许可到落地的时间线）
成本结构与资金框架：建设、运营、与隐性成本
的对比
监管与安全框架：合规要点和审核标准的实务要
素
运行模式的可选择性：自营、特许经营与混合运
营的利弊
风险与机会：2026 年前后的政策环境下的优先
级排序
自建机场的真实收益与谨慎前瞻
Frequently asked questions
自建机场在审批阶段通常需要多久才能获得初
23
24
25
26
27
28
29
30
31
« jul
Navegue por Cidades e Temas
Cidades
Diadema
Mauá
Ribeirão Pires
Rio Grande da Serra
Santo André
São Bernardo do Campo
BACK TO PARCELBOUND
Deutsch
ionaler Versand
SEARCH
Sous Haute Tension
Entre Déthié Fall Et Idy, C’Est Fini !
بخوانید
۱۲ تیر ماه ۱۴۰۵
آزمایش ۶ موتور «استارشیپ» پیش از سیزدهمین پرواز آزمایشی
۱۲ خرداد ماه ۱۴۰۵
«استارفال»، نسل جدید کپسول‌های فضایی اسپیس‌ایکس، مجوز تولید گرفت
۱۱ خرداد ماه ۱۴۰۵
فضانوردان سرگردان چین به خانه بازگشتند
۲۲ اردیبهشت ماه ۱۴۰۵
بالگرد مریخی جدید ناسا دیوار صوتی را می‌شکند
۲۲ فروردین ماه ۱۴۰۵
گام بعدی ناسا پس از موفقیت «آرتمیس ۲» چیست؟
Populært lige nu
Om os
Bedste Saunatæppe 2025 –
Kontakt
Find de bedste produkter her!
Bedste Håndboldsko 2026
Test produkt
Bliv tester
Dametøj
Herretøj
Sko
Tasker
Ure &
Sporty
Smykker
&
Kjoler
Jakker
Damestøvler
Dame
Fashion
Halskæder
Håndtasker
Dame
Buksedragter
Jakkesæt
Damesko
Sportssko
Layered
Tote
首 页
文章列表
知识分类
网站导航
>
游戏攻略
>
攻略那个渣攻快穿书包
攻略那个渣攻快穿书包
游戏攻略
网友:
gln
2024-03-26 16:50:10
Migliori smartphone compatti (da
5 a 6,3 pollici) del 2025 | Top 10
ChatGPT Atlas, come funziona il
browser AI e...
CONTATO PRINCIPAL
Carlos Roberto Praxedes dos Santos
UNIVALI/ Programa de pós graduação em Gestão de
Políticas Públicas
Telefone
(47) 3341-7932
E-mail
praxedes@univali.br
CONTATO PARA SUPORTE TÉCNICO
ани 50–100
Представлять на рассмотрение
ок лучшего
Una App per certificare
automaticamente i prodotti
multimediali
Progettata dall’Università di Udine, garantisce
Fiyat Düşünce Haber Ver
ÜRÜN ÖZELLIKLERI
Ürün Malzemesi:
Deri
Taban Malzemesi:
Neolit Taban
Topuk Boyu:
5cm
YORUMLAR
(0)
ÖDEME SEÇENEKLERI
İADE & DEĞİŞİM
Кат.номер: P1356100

==

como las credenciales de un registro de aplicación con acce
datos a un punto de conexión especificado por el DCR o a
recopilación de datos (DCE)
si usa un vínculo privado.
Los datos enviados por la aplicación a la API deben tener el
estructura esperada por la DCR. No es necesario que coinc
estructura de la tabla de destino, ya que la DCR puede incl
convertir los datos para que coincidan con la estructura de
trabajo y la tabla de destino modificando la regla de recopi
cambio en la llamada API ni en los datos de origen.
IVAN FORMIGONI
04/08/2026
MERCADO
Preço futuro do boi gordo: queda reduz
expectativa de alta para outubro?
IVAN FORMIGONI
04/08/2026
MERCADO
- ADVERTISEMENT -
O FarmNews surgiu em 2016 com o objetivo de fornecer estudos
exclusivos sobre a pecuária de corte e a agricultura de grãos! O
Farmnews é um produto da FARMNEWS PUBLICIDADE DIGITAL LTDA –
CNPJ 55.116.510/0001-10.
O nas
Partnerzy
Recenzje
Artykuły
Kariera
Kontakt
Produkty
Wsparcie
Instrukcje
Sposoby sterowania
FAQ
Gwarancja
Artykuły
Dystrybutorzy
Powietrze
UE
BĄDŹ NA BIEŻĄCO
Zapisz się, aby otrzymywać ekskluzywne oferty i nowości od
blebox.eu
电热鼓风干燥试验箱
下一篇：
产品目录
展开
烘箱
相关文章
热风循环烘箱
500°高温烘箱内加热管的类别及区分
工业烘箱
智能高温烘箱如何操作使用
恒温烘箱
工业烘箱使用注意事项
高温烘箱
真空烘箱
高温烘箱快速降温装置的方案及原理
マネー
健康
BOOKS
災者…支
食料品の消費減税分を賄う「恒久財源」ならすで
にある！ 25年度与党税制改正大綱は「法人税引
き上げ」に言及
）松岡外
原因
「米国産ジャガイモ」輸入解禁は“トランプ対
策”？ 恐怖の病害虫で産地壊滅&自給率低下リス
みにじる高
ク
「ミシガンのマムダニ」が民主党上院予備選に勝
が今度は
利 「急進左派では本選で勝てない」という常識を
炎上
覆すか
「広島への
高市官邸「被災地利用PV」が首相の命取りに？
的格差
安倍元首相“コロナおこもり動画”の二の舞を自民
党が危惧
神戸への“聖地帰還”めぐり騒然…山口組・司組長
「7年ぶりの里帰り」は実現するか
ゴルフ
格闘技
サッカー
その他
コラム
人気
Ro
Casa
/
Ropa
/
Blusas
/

...

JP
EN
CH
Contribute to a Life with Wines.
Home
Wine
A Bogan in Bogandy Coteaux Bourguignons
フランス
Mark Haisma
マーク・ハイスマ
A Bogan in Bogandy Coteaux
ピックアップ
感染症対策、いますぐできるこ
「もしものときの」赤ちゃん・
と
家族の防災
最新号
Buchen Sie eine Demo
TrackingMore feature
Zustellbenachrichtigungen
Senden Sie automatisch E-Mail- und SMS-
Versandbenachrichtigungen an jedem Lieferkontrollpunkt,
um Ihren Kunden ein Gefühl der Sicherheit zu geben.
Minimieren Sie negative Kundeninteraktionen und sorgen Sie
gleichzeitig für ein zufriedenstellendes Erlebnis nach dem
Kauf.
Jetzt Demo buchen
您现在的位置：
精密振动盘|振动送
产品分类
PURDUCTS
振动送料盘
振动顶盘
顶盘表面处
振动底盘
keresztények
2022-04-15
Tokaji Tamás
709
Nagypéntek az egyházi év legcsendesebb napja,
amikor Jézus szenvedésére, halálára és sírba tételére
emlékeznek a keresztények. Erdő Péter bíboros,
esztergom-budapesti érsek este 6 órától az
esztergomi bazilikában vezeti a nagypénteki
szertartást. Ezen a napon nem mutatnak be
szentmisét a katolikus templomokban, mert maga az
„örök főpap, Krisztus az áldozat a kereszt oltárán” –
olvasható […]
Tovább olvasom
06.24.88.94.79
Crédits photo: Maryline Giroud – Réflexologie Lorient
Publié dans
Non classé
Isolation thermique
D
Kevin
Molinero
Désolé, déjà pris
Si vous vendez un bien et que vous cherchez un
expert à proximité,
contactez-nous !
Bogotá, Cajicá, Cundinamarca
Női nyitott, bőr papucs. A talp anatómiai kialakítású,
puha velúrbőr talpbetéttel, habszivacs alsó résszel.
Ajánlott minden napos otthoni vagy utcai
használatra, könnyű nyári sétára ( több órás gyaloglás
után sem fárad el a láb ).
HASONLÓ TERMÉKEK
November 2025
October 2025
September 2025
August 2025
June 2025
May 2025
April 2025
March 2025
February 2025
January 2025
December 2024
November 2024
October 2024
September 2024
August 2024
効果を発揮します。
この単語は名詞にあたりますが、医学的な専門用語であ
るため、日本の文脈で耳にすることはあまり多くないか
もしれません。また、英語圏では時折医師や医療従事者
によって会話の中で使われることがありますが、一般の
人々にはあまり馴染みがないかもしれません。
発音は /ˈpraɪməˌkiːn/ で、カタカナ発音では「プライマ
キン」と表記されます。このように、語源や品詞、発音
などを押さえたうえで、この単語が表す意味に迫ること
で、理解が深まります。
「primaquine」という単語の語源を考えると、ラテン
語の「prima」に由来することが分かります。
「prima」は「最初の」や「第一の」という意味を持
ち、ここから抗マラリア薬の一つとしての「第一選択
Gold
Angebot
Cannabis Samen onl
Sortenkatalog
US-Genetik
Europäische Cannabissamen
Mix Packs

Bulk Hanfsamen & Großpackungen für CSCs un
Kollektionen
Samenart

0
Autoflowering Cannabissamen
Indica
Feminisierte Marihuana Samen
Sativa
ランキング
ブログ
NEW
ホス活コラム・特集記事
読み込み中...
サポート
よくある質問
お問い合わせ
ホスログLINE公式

* **ABOUT THIS TASK**
Look for the string "جدید" in the listing above and copy every line holding it.

* **REPLY TO THE EXERCISE**
«استارفال»، نسل جدید کپسول‌های فضایی اسپیس‌ایکس، مجوز تولید گرفت
بالگرد مریخی جدید ناسا دیوار صوتی را می‌شکند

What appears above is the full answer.